2019年3月15日、IBM のブロックチェーン部門のトップであるジェシー・ルンド氏は銀行に対するステーブルコインの役割が現状よりも活発となるという見方を示した。

 

発言の内容としては、ブロックチェーンベースの決済ソリューションがいくつかある中でサービスの主なターゲットは、銀行となるということを想定しているということだ。仮想通貨市場の仕様に関して言えば、ステーブルコインを人々が求めているというニーズがはっきりしており、今後もステーブルコインの開発は継続して進められていくことが明確だと言えるだろう。加えて言えば、多くの中央銀行が自国の法定通貨とペッグするステーブルコインを発行することで国益となり得ると予想している。

 

実際のところ、ジェシー・ルンド氏の予想通りに事が運ぶ可能性は高い。例えば、JPモルガン・チェースが発行したJPMコインは同社と提携を組む金融機関にとっては非常に利便性の高い仮想通貨となるだろう。加えて言えば、JPMコインは提携を行っているRipple 社のXRP を無視したものであり、クロスボーダー取引を加速させるものではあるものの、今後もそういった競争は、加速していく。

 

ちなみに、IBM もワールドワイヤーを仮想通貨Stellar のネットワークを利用して作成している。そのため、決済ソリューションを愛でる競争は、各国の銀行を間違いなく巻き込むものだ。

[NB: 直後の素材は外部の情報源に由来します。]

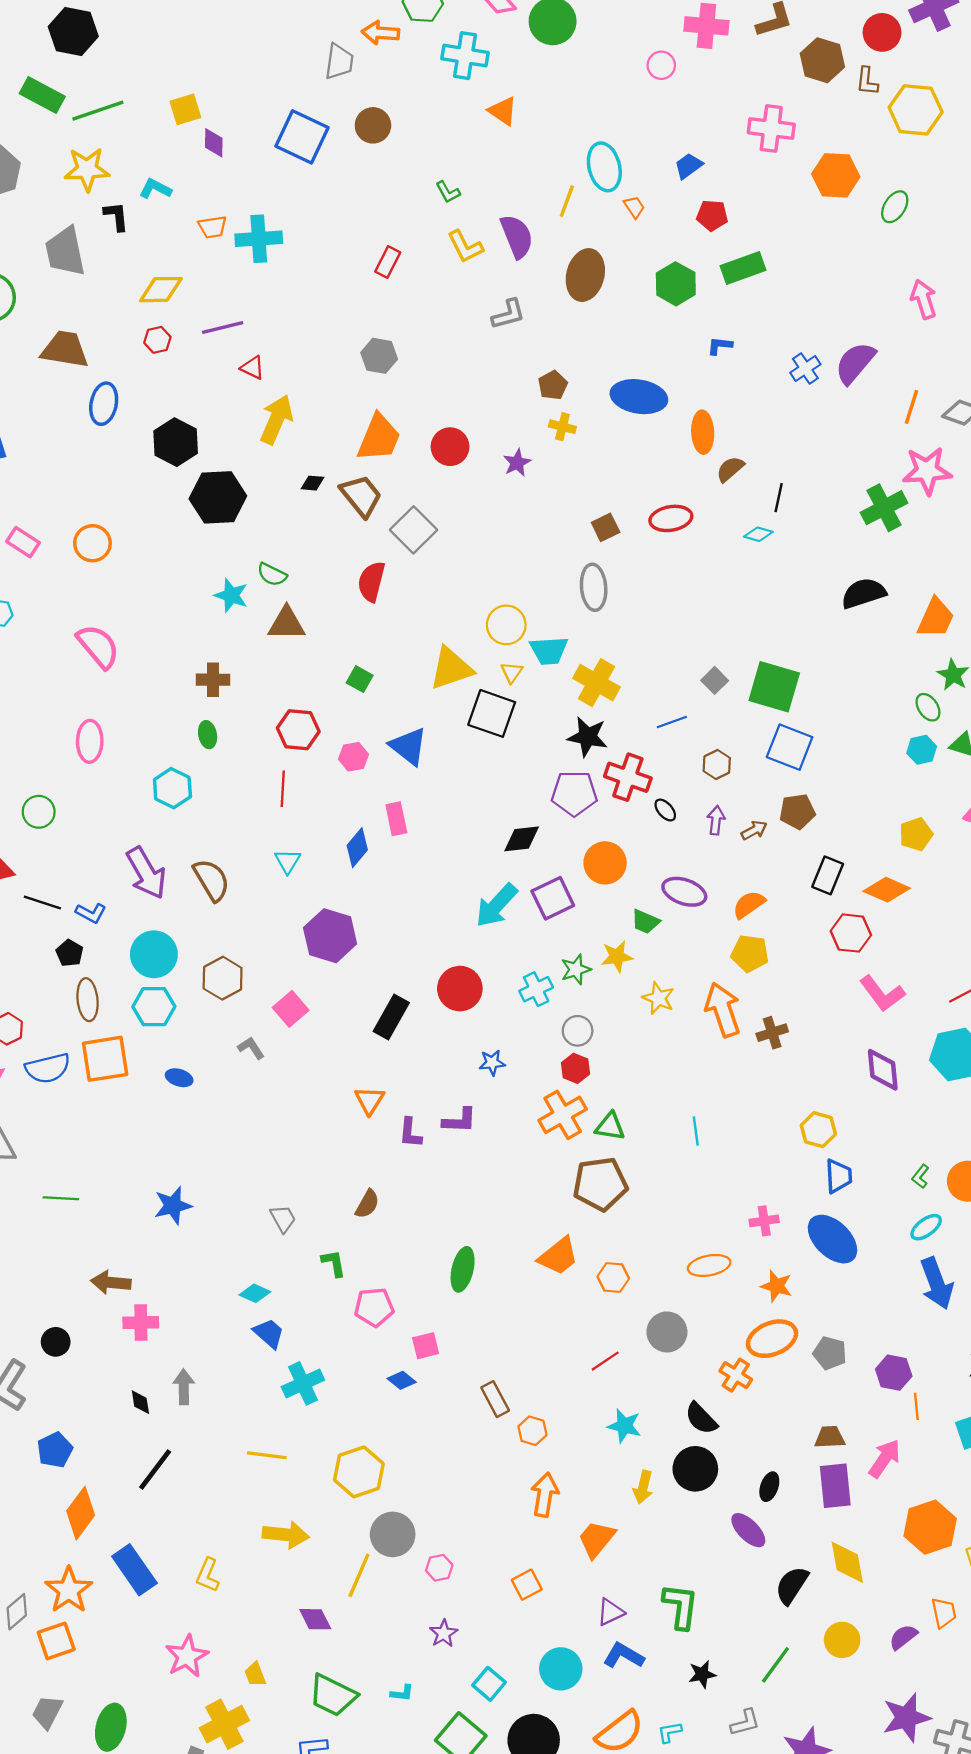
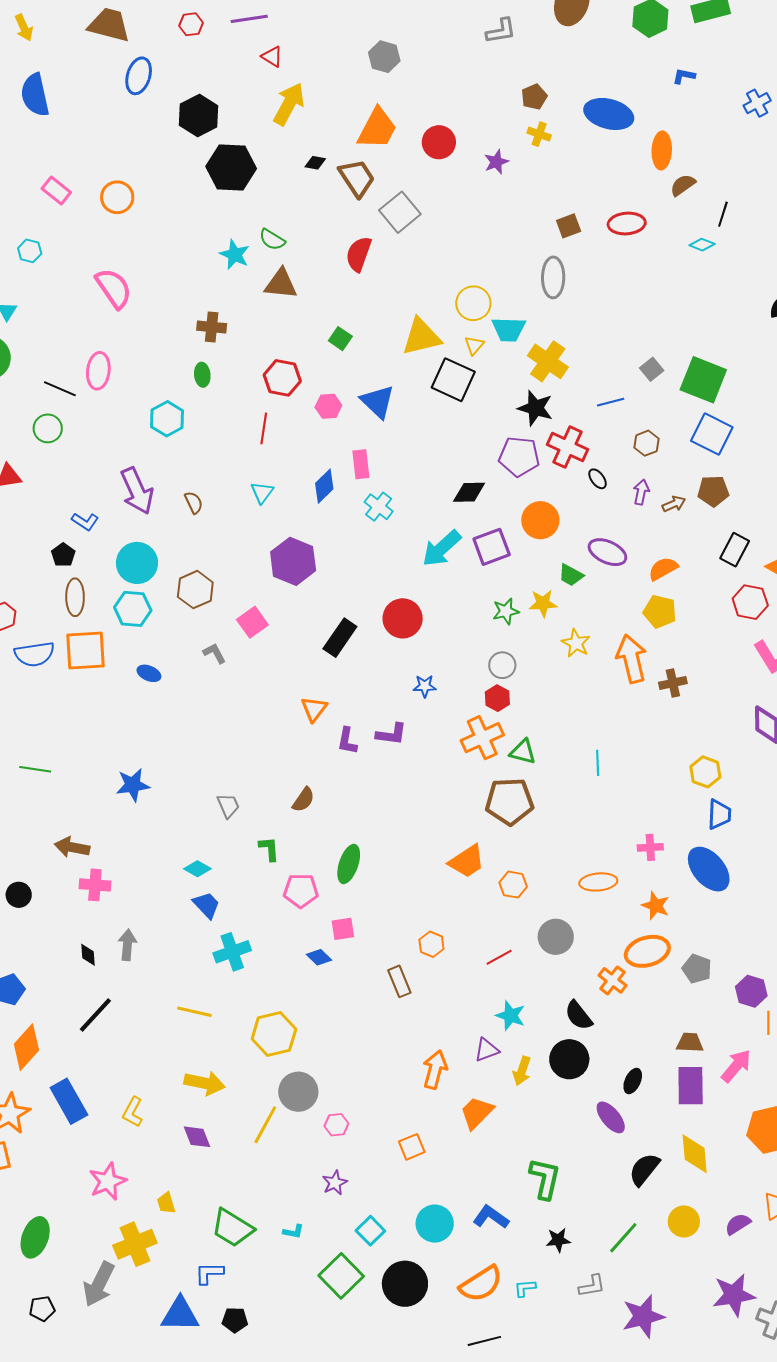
brown semicircle: (212, 880) -> (194, 503), size x0.6
black line: (42, 903) -> (60, 389), moved
cyan cross: (536, 989) -> (379, 507), moved, turned -32
green ellipse: (463, 1269) -> (349, 864), moved
orange hexagon: (532, 1431) -> (431, 944), moved
purple triangle: (610, 1612) -> (487, 1050), moved
purple diamond: (315, 1619) -> (197, 1137), moved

中央銀行がその争いに参戦しなかったとしても法定通貨を扱う世界中の銀行が否応なしに仮想通貨が既存の銀行のシステムにおける決済ソリューションの可否を選択しなければならないというタイミングが間近に迫っている。

 

また、IBM に関しては、ブロックチェーンワールドワイヤーだけでなく、ストロングホールドUSD と呼ばれるステーブルコインにも開発協力をしている。そのため、Ripple やJP モルガンと競合したとしてもIBM には同じ分野で勝てる算段があると言えるだろう。加えて言えば、IBM は銀行のシステムに対してSWIFT 以上に提携してる金融機関が多い。そのため、IBM の今後の活動には大きく注目する必要があるだろう。